A closer look at hard drives
Disco Mania
In the previous issue, I set down some history and the basic hard drive layout and operation background as a prelude to fully diving into the subject in this second part of my series. Resuming from where I left off, I'll try find out everything that my laptop knows about its internal drive (Figure 1).

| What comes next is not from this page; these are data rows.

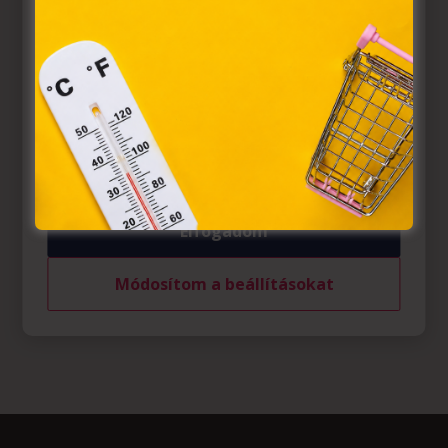
törvény, az elektronikus kereskedelmi szolgáltatások, az
információs társadalommal összefüggő szolgáltatások
egyes kérdéseiről szóló 2001. évi CVIII. törvény, valamint
az Európai Unió előírásainak megfelelően használjuk.
Azon weblapoknak, melyek az Európai Unió országain
belül működnek, a „sütik" használatához, és ezeknek a
felhasználó számítógépén vagy egyéb eszközén történő
tárolásához a felhasználók hozzájárulását kell kérniük.
Elfogadom
Módosítom a beállításokat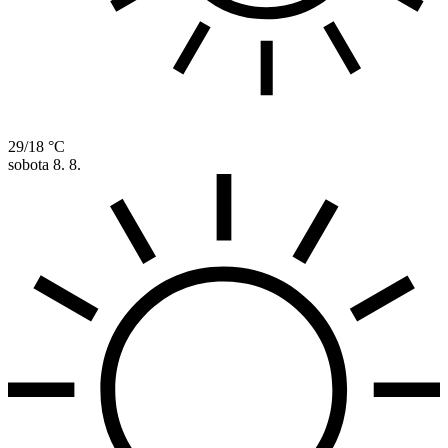
29/18 °C
sobota
8. 8.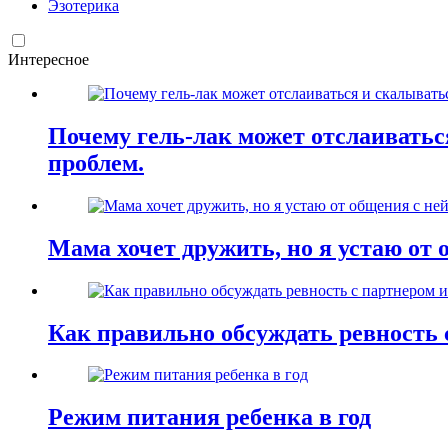
Эзотерика
Интересное
Почему гель-лак может отслаиваться
проблем.
Мама хочет дружить, но я устаю от 
Как правильно обсуждать ревность 
Режим питания ребенка в год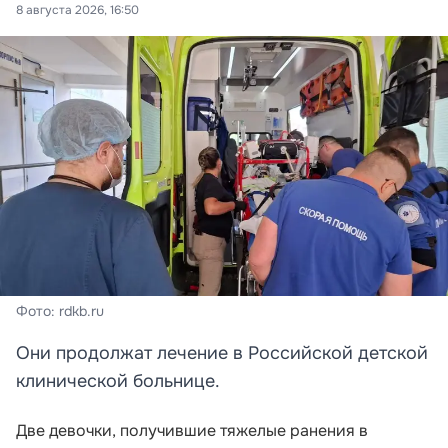
8 августа 2026, 16:50
Фото: rdkb.ru
Они продолжат лечение в Российской детской
клинической больнице.
Две девочки, получившие тяжелые ранения в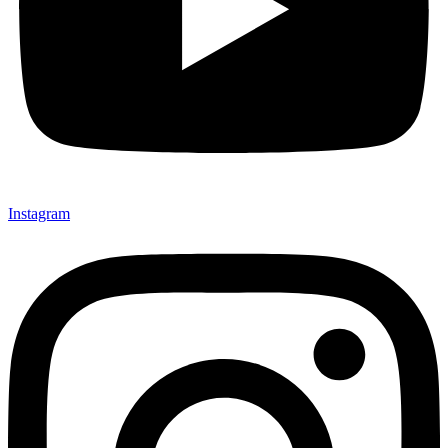
Instagram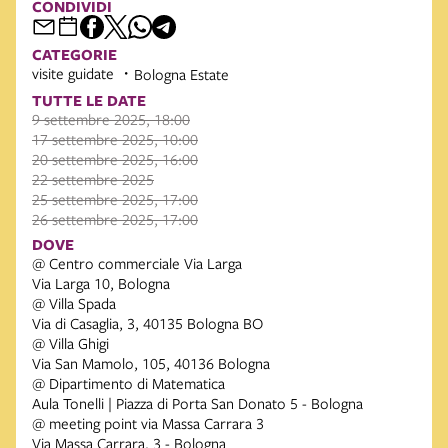
CONDIVIDI
CATEGORIE
visite guidate
Bologna Estate
TUTTE LE DATE
9 settembre 2025, 18:00
17 settembre 2025, 10:00
20 settembre 2025, 16:00
22 settembre 2025
25 settembre 2025, 17:00
26 settembre 2025, 17:00
DOVE
@ Centro commerciale Via Larga
Via Larga 10, Bologna
@ Villa Spada
Via di Casaglia, 3, 40135 Bologna BO
@ Villa Ghigi
Via San Mamolo, 105, 40136 Bologna
@ Dipartimento di Matematica
Aula Tonelli | Piazza di Porta San Donato 5 - Bologna
@ meeting point via Massa Carrara 3
Via Massa Carrara, 3 - Bologna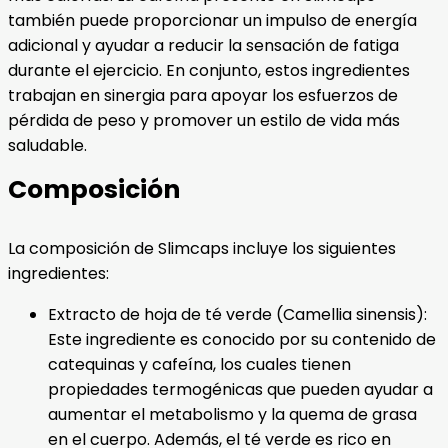
también puede proporcionar un impulso de energía
adicional y ayudar a reducir la sensación de fatiga
durante el ejercicio. En conjunto, estos ingredientes
trabajan en sinergia para apoyar los esfuerzos de
pérdida de peso y promover un estilo de vida más
saludable.
Composición
La composición de Slimcaps incluye los siguientes
ingredientes:
Extracto de hoja de té verde (Camellia sinensis):
Este ingrediente es conocido por su contenido de
catequinas y cafeína, los cuales tienen
propiedades termogénicas que pueden ayudar a
aumentar el metabolismo y la quema de grasa
en el cuerpo. Además, el té verde es rico en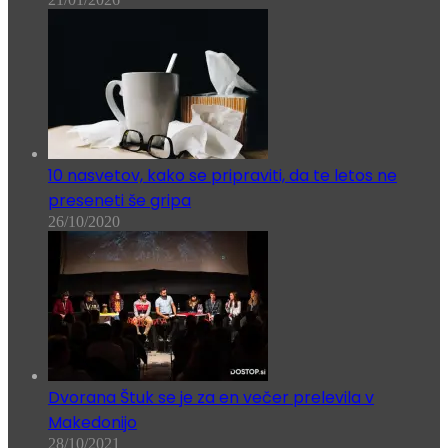
10 nasvetov, kako se pripraviti, da te letos ne
preseneti še gripa
26/10/2020
Dvorana Štuk se je za en večer prelevila v
Makedonijo
28/10/2021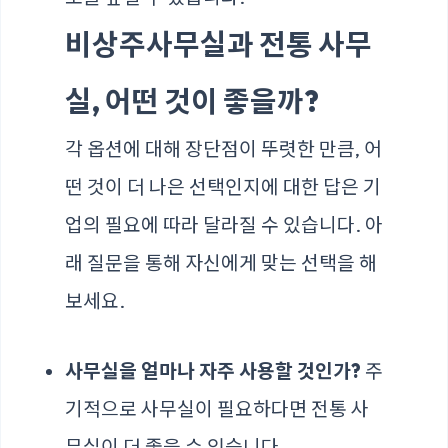
비상주사무실과 전통 사무
실, 어떤 것이 좋을까?
각 옵션에 대해 장단점이 뚜렷한 만큼, 어
떤 것이 더 나은 선택인지에 대한 답은 기
업의 필요에 따라 달라질 수 있습니다. 아
래 질문을 통해 자신에게 맞는 선택을 해
보세요.
사무실을 얼마나 자주 사용할 것인가?
주
기적으로 사무실이 필요하다면 전통 사
무실이 더 좋을 수 있습니다.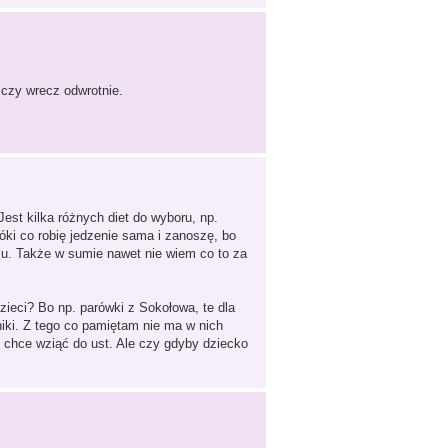
 czy wrecz odwrotnie.
est kilka różnych diet do wyboru, np.
óki co robię jedzenie sama i zanoszę, bo
mu. Także w sumie nawet nie wiem co to za
ieci? Bo np. parówki z Sokołowa, te dla
iki. Z tego co pamiętam nie ma w nich
 chce wziąć do ust. Ale czy gdyby dziecko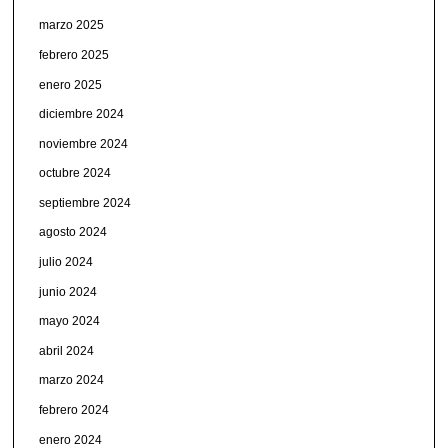
marzo 2025
febrero 2025
enero 2025
diciembre 2024
noviembre 2024
octubre 2024
septiembre 2024
agosto 2024
julio 2024
junio 2024
mayo 2024
abril 2024
marzo 2024
febrero 2024
enero 2024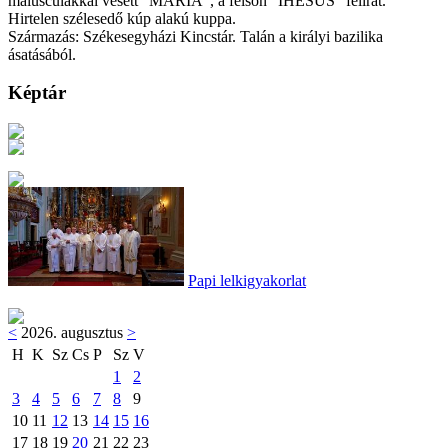
maiusculákkal vésett "MARIA", a felsőn "IHESUS" felirat.
Hirtelen szélesedő kúp alakú kuppa.
Származás: Székesegyházi Kincstár. Talán a királyi bazilika
ásatásából.
Képtár
Papi lelkigyakorlat
<
2026. augusztus
>
H
K
Sz
Cs
P
Sz
V
1
2
3
4
5
6
7
8
9
10
11
12
13
14
15
16
17
18
19
20
21
22
23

I have an 80GB Intel 320 SSD, performing remarkably close to its specified sequential read rating of 270MBps [1], but it is the second-generation drive's write performance that demonstrates the significant benefits of the TRIM [2] extension, enabling an SSD to distinguish a true overwrite operation from a write onto unallocated free space. Because a drive's logic has no insight into filesystem structure, these two operations were previously indistinguishable, needlessly degrading SSD write performance. The TRIM option enables the filesystem to notify disks of file deletions – resolving this problem in most configurations not involving RAID, which is still negatively affected.
The /etc/fstab
file shows that this partition is installed with Ubuntu 12.04's default ext4 filesystem, which is indeed capable of issuing TRIM messages to the disk. But, had I not studied Intel's spec sheets, how would I know that the disk can make use of such functionality?
The hdparm
[3] tool exposes all the disk's details to the administrator's prying eye. From the output presented in Listing 1, you can determine that this is indeed a solid state device (line 25), supporting SATA 2 (line 62) but not SATA 3 (Gen 3 signaling is not listed), supporting the TRIM (line 67) and SMART (line 37) extensions. Hdparm provides access to settable parameters as well, and makes it rather easy to corrupt or even delete a filesystem. A useful example is the secure erase extension enumerated at line 77, which is not even the most dangerous of all available options, so thread very carefully.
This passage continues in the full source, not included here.